The gap-fill fix in v1.12.0 addressed nonces getting stuck when the on-chain counter advanced beyond the pool’s highest reserved value. That was a real bug and that fix was correct. But it didn’t explain a 12% conflict rate on clean single requests.

The problem with the existing NonceDO code was that it used console.log and console.warn. In production on Cloudflare Workers, that means logs that are hard to filter, hard to trace across requests, and missing structured metadata like wallet index, nonce value, and operation type.

PR #94 replaced all NonceDO log calls with structured logging via worker-logs (logger.info, logger.warn, logger.error). Same data, now with consistent fields. It also fixed two related issues: walletIndex, feesTotal, and txCountTotal were returning null instead of 0 when no activity had occurred, and gap-fill fee increments weren’t being recorded in feesTotal.

With structured logging deployed, individual nonce operations became traceable. You could follow a specific nonce value across assign → reserve → release or assign → reserve → increment. The path became visible.

Nonce 514 on wallet 0 appeared three times in assigned state. Three different requests, same nonce. That shouldn’t happen — the pool is supposed to prevent it. Each assignment was hitting a conflict on broadcast because the chain had already seen nonce 514.

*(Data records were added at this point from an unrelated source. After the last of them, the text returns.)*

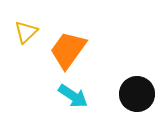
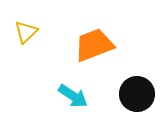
orange trapezoid: moved 26 px right, 5 px up; rotated 33 degrees clockwise
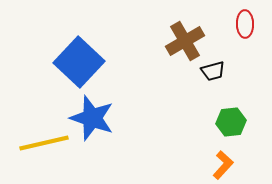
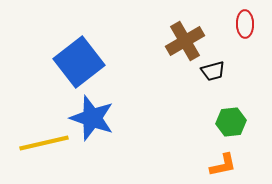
blue square: rotated 9 degrees clockwise
orange L-shape: rotated 36 degrees clockwise
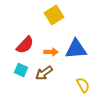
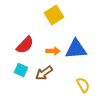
orange arrow: moved 2 px right, 1 px up
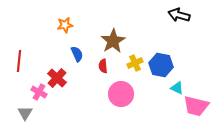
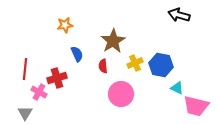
red line: moved 6 px right, 8 px down
red cross: rotated 30 degrees clockwise
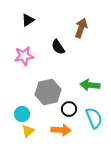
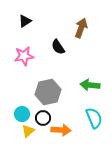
black triangle: moved 3 px left, 1 px down
black circle: moved 26 px left, 9 px down
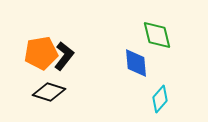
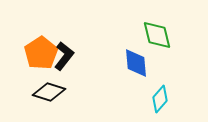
orange pentagon: rotated 24 degrees counterclockwise
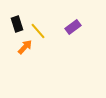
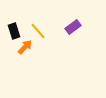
black rectangle: moved 3 px left, 7 px down
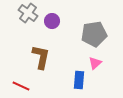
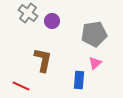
brown L-shape: moved 2 px right, 3 px down
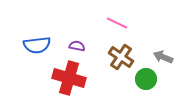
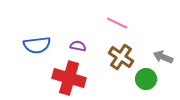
purple semicircle: moved 1 px right
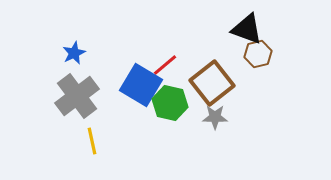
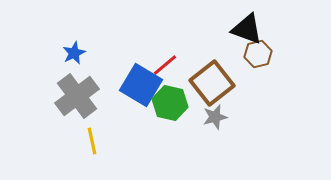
gray star: rotated 15 degrees counterclockwise
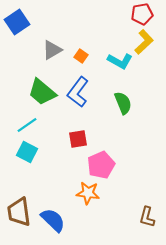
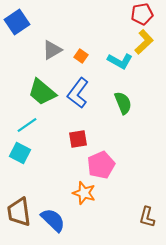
blue L-shape: moved 1 px down
cyan square: moved 7 px left, 1 px down
orange star: moved 4 px left; rotated 10 degrees clockwise
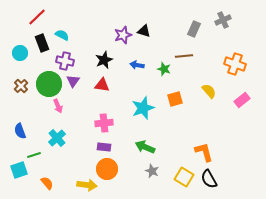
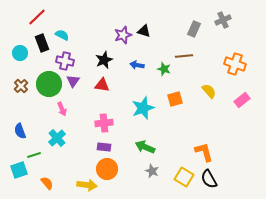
pink arrow: moved 4 px right, 3 px down
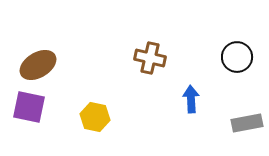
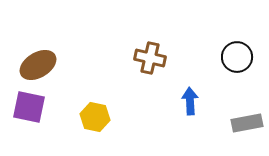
blue arrow: moved 1 px left, 2 px down
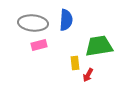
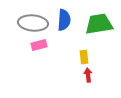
blue semicircle: moved 2 px left
green trapezoid: moved 22 px up
yellow rectangle: moved 9 px right, 6 px up
red arrow: rotated 144 degrees clockwise
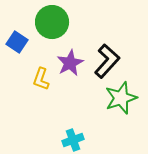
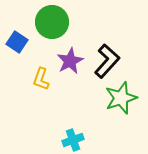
purple star: moved 2 px up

Tracing backward: the first request assigned nonce 514, then failed at verifyPaymentParams. The second request assigned nonce 514 again, same failure. By the third request the pool had moved on but the nonce count was already wrong — broadcasts were attempting used nonces.

The pattern was clear: verifyPaymentParams failure → nonce stays in reserved[] → next request pulls the same nonce from available (it never got released).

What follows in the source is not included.